§ **AIM OF THE EXERCISE**: The answer should consist solely of the lines from the first one below through the line containing "Bebas Dari Polusi", copied exactly.
--- SOURCE MATERIAL ---
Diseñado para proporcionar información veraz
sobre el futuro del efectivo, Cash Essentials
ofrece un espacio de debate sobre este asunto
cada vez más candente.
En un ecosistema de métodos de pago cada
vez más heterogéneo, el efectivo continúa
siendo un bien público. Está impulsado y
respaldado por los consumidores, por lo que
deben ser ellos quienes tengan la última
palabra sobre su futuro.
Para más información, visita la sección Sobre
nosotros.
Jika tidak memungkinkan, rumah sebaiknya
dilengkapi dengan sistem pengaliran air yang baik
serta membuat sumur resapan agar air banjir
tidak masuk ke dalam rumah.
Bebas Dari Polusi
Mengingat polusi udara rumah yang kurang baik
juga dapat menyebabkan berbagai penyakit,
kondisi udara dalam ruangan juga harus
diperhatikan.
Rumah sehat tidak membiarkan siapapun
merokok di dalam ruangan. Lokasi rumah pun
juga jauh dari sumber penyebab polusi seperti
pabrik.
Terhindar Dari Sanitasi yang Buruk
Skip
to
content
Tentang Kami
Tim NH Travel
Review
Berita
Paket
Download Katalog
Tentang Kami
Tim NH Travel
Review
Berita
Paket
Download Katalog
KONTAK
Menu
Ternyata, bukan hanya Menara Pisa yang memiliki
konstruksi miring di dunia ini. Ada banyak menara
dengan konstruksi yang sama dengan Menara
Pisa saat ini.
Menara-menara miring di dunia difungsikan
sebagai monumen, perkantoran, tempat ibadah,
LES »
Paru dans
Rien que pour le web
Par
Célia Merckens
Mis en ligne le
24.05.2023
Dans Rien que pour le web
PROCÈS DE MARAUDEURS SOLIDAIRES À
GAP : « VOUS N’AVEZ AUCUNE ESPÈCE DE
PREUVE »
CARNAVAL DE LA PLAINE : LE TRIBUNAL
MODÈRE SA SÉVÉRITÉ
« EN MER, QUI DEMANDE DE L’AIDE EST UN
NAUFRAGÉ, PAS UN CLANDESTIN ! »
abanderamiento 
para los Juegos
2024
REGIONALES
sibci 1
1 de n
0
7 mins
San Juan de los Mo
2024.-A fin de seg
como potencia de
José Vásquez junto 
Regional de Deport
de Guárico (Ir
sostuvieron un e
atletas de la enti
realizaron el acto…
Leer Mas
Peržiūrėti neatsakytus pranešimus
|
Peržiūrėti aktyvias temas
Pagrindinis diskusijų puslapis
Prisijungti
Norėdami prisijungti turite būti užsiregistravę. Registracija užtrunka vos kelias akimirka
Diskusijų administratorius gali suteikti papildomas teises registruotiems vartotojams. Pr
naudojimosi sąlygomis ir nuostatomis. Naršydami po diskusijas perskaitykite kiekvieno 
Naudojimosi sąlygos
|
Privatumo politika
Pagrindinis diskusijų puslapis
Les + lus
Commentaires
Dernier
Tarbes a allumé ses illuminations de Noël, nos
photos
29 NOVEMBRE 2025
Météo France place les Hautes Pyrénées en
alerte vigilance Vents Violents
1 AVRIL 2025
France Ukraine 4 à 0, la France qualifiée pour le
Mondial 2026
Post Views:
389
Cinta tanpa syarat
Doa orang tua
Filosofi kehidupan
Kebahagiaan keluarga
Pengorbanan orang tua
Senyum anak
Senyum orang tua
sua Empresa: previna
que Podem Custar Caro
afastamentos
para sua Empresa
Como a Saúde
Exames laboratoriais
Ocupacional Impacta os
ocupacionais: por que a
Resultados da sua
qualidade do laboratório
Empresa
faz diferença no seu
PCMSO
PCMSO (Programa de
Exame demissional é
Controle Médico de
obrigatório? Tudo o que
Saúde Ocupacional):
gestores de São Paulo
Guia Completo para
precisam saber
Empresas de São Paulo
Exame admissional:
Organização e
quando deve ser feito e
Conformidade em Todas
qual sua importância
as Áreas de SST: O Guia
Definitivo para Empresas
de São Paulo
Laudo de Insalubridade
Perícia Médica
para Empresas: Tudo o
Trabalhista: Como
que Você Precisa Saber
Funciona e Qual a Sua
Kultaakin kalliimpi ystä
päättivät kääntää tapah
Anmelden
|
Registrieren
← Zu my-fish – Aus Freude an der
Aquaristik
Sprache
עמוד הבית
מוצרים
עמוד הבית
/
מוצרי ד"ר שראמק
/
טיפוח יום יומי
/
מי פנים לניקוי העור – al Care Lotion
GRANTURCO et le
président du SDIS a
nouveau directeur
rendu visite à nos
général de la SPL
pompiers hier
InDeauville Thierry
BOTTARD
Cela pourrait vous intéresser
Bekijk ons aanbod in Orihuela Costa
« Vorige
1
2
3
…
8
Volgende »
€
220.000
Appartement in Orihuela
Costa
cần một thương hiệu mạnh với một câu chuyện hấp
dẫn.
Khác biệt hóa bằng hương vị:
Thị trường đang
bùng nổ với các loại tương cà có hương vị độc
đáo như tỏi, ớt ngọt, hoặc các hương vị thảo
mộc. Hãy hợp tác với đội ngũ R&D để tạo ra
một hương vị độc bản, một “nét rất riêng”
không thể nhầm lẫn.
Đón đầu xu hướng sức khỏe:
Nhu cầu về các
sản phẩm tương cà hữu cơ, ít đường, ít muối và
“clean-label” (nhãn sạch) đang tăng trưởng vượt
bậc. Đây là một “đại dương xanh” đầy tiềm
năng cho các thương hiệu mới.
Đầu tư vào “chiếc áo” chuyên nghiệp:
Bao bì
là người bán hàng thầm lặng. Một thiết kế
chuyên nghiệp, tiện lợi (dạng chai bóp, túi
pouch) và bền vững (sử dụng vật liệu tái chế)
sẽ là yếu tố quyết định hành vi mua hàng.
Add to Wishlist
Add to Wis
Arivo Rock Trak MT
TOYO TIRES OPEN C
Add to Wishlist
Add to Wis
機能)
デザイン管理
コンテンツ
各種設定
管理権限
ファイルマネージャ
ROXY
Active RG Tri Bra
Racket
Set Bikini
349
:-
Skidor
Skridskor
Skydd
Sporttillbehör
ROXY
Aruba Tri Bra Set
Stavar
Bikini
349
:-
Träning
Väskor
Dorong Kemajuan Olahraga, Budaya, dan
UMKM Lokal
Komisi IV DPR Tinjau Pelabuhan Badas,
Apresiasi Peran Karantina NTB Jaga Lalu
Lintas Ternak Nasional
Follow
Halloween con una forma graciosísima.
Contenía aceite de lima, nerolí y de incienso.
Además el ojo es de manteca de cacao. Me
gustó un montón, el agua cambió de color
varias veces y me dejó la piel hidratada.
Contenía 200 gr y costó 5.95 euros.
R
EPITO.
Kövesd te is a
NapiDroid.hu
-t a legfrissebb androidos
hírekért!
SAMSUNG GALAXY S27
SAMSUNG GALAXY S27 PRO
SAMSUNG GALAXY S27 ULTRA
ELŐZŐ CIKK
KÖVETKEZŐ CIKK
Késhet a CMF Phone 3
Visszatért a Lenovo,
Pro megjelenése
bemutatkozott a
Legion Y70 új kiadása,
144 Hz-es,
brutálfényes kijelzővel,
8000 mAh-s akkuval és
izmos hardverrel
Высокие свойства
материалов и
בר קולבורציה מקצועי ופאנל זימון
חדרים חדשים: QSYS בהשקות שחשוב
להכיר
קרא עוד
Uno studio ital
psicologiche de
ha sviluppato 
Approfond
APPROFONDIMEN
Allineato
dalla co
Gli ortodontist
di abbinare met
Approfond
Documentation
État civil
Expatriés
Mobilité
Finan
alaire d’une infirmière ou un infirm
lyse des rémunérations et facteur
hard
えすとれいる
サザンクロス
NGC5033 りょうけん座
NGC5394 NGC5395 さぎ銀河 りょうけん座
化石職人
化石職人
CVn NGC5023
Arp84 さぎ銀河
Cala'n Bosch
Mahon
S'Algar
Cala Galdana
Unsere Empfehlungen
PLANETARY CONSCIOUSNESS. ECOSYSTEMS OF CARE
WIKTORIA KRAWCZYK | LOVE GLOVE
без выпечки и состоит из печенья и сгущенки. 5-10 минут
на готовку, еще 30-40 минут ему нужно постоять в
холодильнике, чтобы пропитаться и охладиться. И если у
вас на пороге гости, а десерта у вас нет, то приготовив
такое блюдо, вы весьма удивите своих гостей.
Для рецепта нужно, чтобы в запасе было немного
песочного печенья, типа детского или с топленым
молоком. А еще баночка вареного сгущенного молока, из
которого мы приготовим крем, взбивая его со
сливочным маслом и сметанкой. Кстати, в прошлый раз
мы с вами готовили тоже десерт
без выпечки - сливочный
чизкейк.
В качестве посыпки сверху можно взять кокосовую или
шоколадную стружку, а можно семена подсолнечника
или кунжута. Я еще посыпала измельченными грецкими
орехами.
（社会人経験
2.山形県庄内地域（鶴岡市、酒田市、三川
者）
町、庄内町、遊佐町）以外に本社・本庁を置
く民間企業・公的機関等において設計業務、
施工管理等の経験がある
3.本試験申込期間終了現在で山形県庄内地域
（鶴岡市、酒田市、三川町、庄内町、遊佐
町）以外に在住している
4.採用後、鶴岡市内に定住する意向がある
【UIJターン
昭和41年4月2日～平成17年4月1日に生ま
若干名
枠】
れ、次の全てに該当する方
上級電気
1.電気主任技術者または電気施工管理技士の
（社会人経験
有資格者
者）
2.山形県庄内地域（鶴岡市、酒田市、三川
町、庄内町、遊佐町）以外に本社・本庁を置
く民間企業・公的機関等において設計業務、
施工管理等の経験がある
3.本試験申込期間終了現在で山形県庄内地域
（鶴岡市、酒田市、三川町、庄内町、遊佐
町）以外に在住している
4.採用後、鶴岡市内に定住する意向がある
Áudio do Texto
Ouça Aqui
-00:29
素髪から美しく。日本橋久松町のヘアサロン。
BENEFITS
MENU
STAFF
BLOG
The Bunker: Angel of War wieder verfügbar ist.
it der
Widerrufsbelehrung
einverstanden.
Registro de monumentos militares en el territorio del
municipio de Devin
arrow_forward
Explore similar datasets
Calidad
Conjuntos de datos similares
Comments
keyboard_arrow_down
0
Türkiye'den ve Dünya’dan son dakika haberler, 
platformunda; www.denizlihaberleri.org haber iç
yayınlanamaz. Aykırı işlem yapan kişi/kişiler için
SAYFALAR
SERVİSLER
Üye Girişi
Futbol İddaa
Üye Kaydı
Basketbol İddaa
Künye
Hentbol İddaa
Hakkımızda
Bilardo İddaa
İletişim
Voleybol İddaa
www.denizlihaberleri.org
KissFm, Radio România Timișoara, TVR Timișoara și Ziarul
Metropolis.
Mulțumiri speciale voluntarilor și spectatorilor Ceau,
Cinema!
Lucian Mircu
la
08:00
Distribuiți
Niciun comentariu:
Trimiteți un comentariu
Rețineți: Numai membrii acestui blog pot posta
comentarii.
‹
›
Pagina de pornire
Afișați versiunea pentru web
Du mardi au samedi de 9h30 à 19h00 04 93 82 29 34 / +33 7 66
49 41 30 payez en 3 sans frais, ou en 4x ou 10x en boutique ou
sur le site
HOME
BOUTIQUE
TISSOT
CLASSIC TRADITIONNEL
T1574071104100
---
§ **TASK RESPONSE**:
Diseñado para proporcionar información veraz
sobre el futuro del efectivo, Cash Essentials
ofrece un espacio de debate sobre este asunto
cada vez más candente.
En un ecosistema de métodos de pago cada
vez más heterogéneo, el efectivo continúa
siendo un bien público. Está impulsado y
respaldado por los consumidores, por lo que
deben ser ellos quienes tengan la última
palabra sobre su futuro.
Para más información, visita la sección Sobre
nosotros.
Jika tidak memungkinkan, rumah sebaiknya
dilengkapi dengan sistem pengaliran air yang baik
serta membuat sumur resapan agar air banjir
tidak masuk ke dalam rumah.
Bebas Dari Polusi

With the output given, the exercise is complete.